(Transcribed page contents)
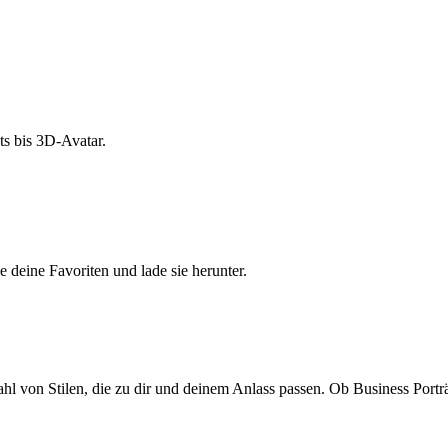
s bis 3D-Avatar.
e deine Favoriten und lade sie herunter.
ahl von Stilen, die zu dir und deinem Anlass passen. Ob Business Porträ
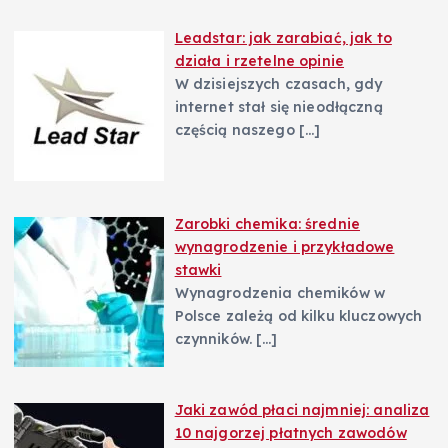
Leadstar: jak zarabiać, jak to
działa i rzetelne opinie
W dzisiejszych czasach, gdy
internet stał się nieodłączną
częścią naszego
[…]
Zarobki chemika: średnie
wynagrodzenie i przykładowe
stawki
Wynagrodzenia chemików w
Polsce zależą od kilku kluczowych
czynników.
[…]
Jaki zawód płaci najmniej: analiza
10 najgorzej płatnych zawodów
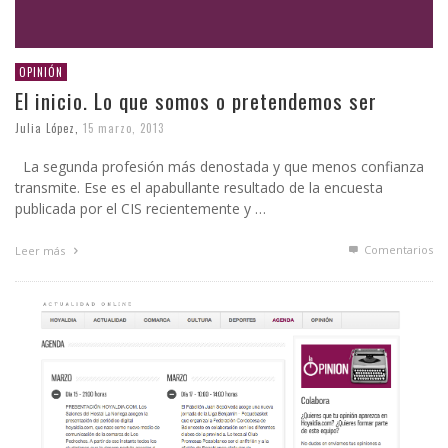
OPINIÓN
El inicio. Lo que somos o pretendemos ser
Julia López
,
15 marzo, 2013
La segunda profesión más denostada y que menos confianza
transmite. Ese es el apabullante resultado de la encuesta
publicada por el CIS recientemente y …
Comentarios
Leer más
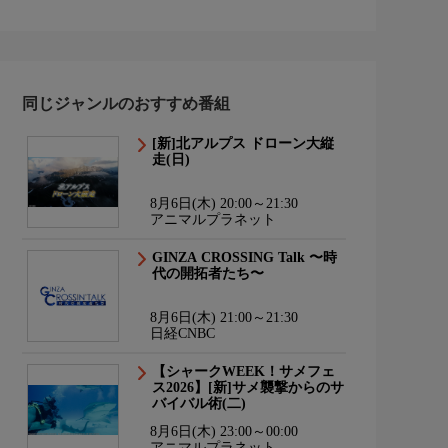
同じジャンルのおすすめ番組
[新]北アルプス ドローン大縦
走(日)
8月6日(木) 20:00～21:30
アニマルプラネット
GINZA CROSSING Talk 〜時
代の開拓者たち〜
8月6日(木) 21:00～21:30
日経CNBC
【シャークWEEK！サメフェ
ス2026】[新]サメ襲撃からのサ
バイバル術(二)
8月6日(木) 23:00～00:00
アニマルプラネット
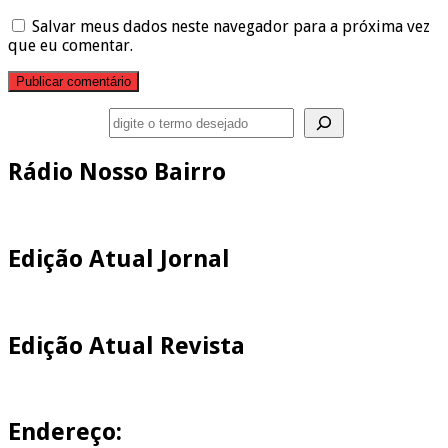
Salvar meus dados neste navegador para a próxima vez
que eu comentar.
Pesquisar
Rádio Nosso Bairro
Edição Atual Jornal
Edição Atual Revista
Endereço:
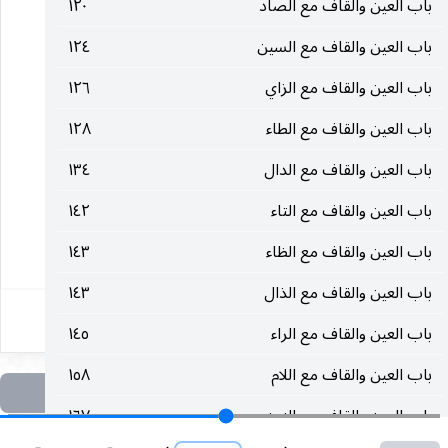
باب العين والقاف مع الصاد
١٢٠
وتترمّز. فأضاف
الزعزاعة
إلى الجول.
باب العين والقاف مع السين
١٢٤
و
زعزعت
الإبلَ ، إذا سُقتَها سَوْقاً عنيفاً.
باب العين والقاف مع الزاي
١٢٦
باب العين والقاف مع الطاء
١٢٨
وسَيرٌ
زَعزَعٌ
: شديد.
باب العين والقاف مع الدال
١٣٤
أبو عمرو والأصمعيّ :
الزَّعازع
والزّلازل
باب العين والقاف مع التاء
١٤٢
باب العين والقاف مع الظاء
١٤٣
٦٦
باب العين والقاف مع الذال
١٤٣
باب العين والقاف مع الراء
١٤٥
باب العين والقاف مع اللام
١٥٨
باب العين والقاف مع النون
١٦٧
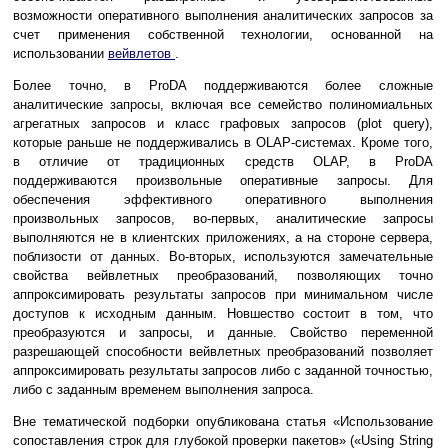
возможности оперативного выполнения аналитических запросов за
счет применения собственной технологии, основанной на
использовании
вейвлетов
.
Более точно, в ProDA поддерживаются более сложные
аналитические запросы, включая все семейство полиномиальных
агрегатных запросов и класс графовых запросов (plot query),
которые раньше не поддерживались в OLAP-системах. Кроме того,
в отличие от традиционных средств OLAP, в ProDA
поддерживаются произвольные оперативные запросы. Для
обеспечения эффективного оперативного выполнения
произвольных запросов, во-первых, аналитические запросы
выполняются не в клиентских приложениях, а на стороне сервера,
поблизости от данных. Во-вторых, используются замечательные
свойства вейвлетных преобразований, позволяющих точно
аппроксимировать результаты запросов при минимальном числе
доступов к исходным данным. Новшество состоит в том, что
преобразуются и запросы, и данные. Свойство переменной
разрешающей способности вейвлетных преобразований позволяет
аппроксимировать результаты запросов либо с заданной точностью,
либо с заданным временем выполнения запроса.
Вне тематической подборки опубликована статья «Использование
сопоставления строк для глубокой проверки пакетов» («Using String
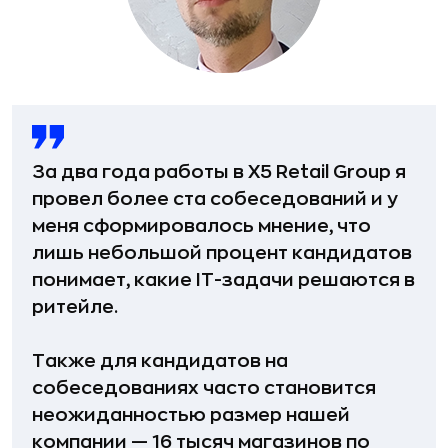
За два года работы в X5 Retail Group я
провел более ста собеседований и у
меня сформировалось мнение, что
лишь небольшой процент кандидатов
понимает, какие IT-задачи решаются в
ритейле.
Также для кандидатов на
собеседованиях часто становится
неожиданностью размер нашей
компании — 16 тысяч магазинов по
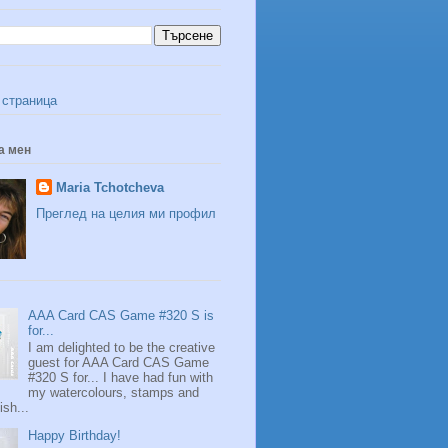
 страница
а мен
Maria Tchotcheva
Преглед на целия ми профил
AAA Card CAS Game #320 S is
for...
I am delighted to be the creative
guest for AAA Card CAS Game
#320 S for... I have had fun with
my watercolours, stamps and
fish...
Happy Birthday!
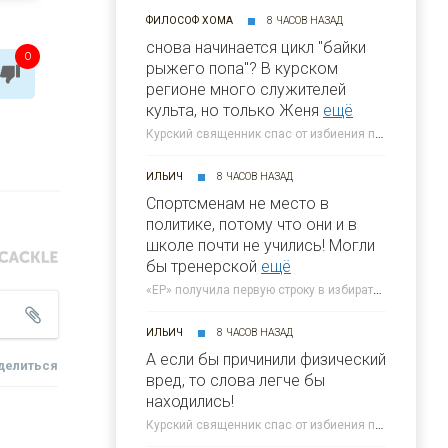
ФИЛОСОФ ХОМА
8 ЧАСОВ НАЗАД
снова начинается цикл "байки
0
рыжего попа"? В курском
регионе много служителей
культа, но только Женя
ещё
Курский священник спас от избиения переодетого бабушкой ВСУшника » 46ТВ Курское Интернет Телевидение
ИЛЬИЧ
8 ЧАСОВ НАЗАД
Спортсменам не место в
политике, потому что они и в
школе почти не учились! Могли
бы тренерской
ещё
«ЕР» получила первую строку в избирательном бюллетене на выборах в Госдуму » 46ТВ Курское Интернет Телевидение
ИЛЬИЧ
8 ЧАСОВ НАЗАД
А если бы причинили физический
делиться
вред, то слова легче бы
находились!
Курский священник спас от избиения переодетого бабушкой ВСУшника » 46ТВ Курское Интернет Телевидение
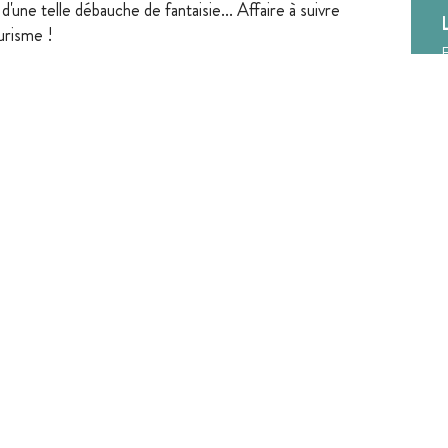
 d'une telle débauche de fantaisie... Affaire à suivre
ourisme !
F
.
ure
+
-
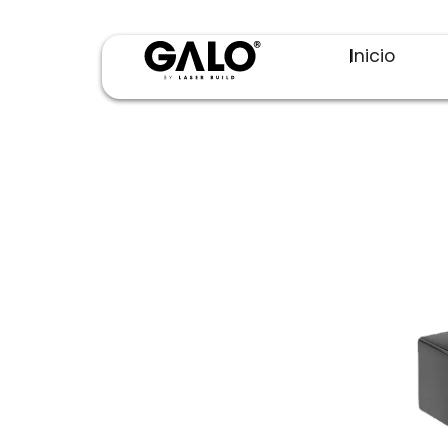
Inicio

» **PROBLEM TO SOLVE**
Return each entry exactly as it appears above, but exclude the pictures.

» **RESULT OF THIS EXERCISE**
s bis 3D-Avatar.
e deine Favoriten und lade sie herunter.
ahl von Stilen, die zu dir und deinem Anlass passen. Ob Business Porträ
Leadstar: jak zarabiać, jak to
działa i rzetelne opinie
W dzisiejszych czasach, gdy
internet stał się nieodłączną
częścią naszego
[…]
Zarobki chemika: średnie
wynagrodzenie i przykładowe
stawki
Wynagrodzenia chemików w
Polsce zależą od kilku kluczowych
czynników.
[…]
Jaki zawód płaci najmniej: analiza
10 najgorzej płatnych zawodów
OPINIÓN
El inicio. Lo que somos o pretendemos ser
Julia López
,
15 marzo, 2013
La segunda profesión más denostada y que menos confianza
transmite. Ese es el apabullante resultado de la encuesta
publicada por el CIS recientemente y …
Comentarios
Leer más
同じジャンルのおすすめ番組
[新]北アルプス ドローン大縦
走(日)
8月6日(木) 20:00～21:30
アニマルプラネット
GINZA CROSSING Talk 〜時
代の開拓者たち〜
8月6日(木) 21:00～21:30
日経CNBC
【シャークWEEK！サメフェ
ス2026】[新]サメ襲撃からのサ
バイバル術(二)
8月6日(木) 23:00～00:00
アニマルプラネット
Salvar meus dados neste navegador para a próxima vez
que eu comentar.
Pesquisar
Rádio Nosso Bairro
Edição Atual Jornal
Edição Atual Revista
Endereço:
باب العين والقاف مع الصاد
١٢٠
وتترمّز. فأضاف
الزعزاعة
إلى الجول.
باب العين والقاف مع السين
١٢٤
و
زعزعت
الإبلَ ، إذا سُقتَها سَوْقاً عنيفاً.
باب العين والقاف مع الزاي
١٢٦
باب العين والقاف مع الطاء
١٢٨
وسَيرٌ
زَعزَعٌ
: شديد.
باب العين والقاف مع الدال
١٣٤
أبو عمرو والأصمعيّ :
الزَّعازع
والزّلازل
باب العين والقاف مع التاء
١٤٢
باب العين والقاف مع الظاء
١٤٣
٦٦
باب العين والقاف مع الذال
١٤٣
باب العين والقاف مع الراء
١٤٥
باب العين والقاف مع اللام
١٥٨
باب العين والقاف مع النون
١٦٧
возможности оперативного выполнения аналитических запросов за
счет применения собственной технологии, основанной на
использовании
вейвлетов
.
Более точно, в ProDA поддерживаются более сложные
аналитические запросы, включая все семейство полиномиальных
агрегатных запросов и класс графовых запросов (plot query),
которые раньше не поддерживались в OLAP-системах. Кроме того,
в отличие от традиционных средств OLAP, в ProDA
поддерживаются произвольные оперативные запросы. Для
обеспечения эффективного оперативного выполнения
произвольных запросов, во-первых, аналитические запросы
выполняются не в клиентских приложениях, а на стороне сервера,
поблизости от данных. Во-вторых, используются замечательные
свойства вейвлетных преобразований, позволяющих точно
аппроксимировать результаты запросов при минимальном числе
доступов к исходным данным. Новшество состоит в том, что
преобразуются и запросы, и данные. Свойство переменной
разрешающей способности вейвлетных преобразований позволяет
аппроксимировать результаты запросов либо с заданной точностью,
либо с заданным временем выполнения запроса.
Вне тематической подборки опубликована статья «Использование
сопоставления строк для глубокой проверки пакетов» («Using String
За два года работы в X5 Retail Group я
провел более ста собеседований и у
меня сформировалось мнение, что
лишь небольшой процент кандидатов
понимает, какие IT-задачи решаются в
ритейле.
Также для кандидатов на
собеседованиях часто становится
неожиданностью размер нашей
компании — 16 тысяч магазинов по
 страница
а мен
Maria Tchotcheva
Преглед на целия ми профил
AAA Card CAS Game #320 S is
for...
I am delighted to be the creative
guest for AAA Card CAS Game
#320 S for... I have had fun with
my watercolours, stamps and
fish...
Happy Birthday!
ФИЛОСОФ ХОМА
8 ЧАСОВ НАЗАД
снова начинается цикл "байки
0
рыжего попа"? В курском
регионе много служителей
культа, но только Женя
ещё
Курский священник спас от избиения переодетого бабушкой ВСУшника » 46ТВ Курское Интернет Телевидение
ИЛЬИЧ
8 ЧАСОВ НАЗАД
Спортсменам не место в
политике, потому что они и в
школе почти не учились! Могли
бы тренерской
ещё
«ЕР» получила первую строку в избирательном бюллетене на выборах в Госдуму » 46ТВ Курское Интернет Телевидение
ИЛЬИЧ
8 ЧАСОВ НАЗАД
А если бы причинили физический
делиться
вред, то слова легче бы
находились!
Курский священник спас от избиения переодетого бабушкой ВСУшника » 46ТВ Курское Интернет Телевидение
 d'une telle débauche de fantaisie... Affaire à suivre
ourisme !
F
.
ure
+
-
Inicio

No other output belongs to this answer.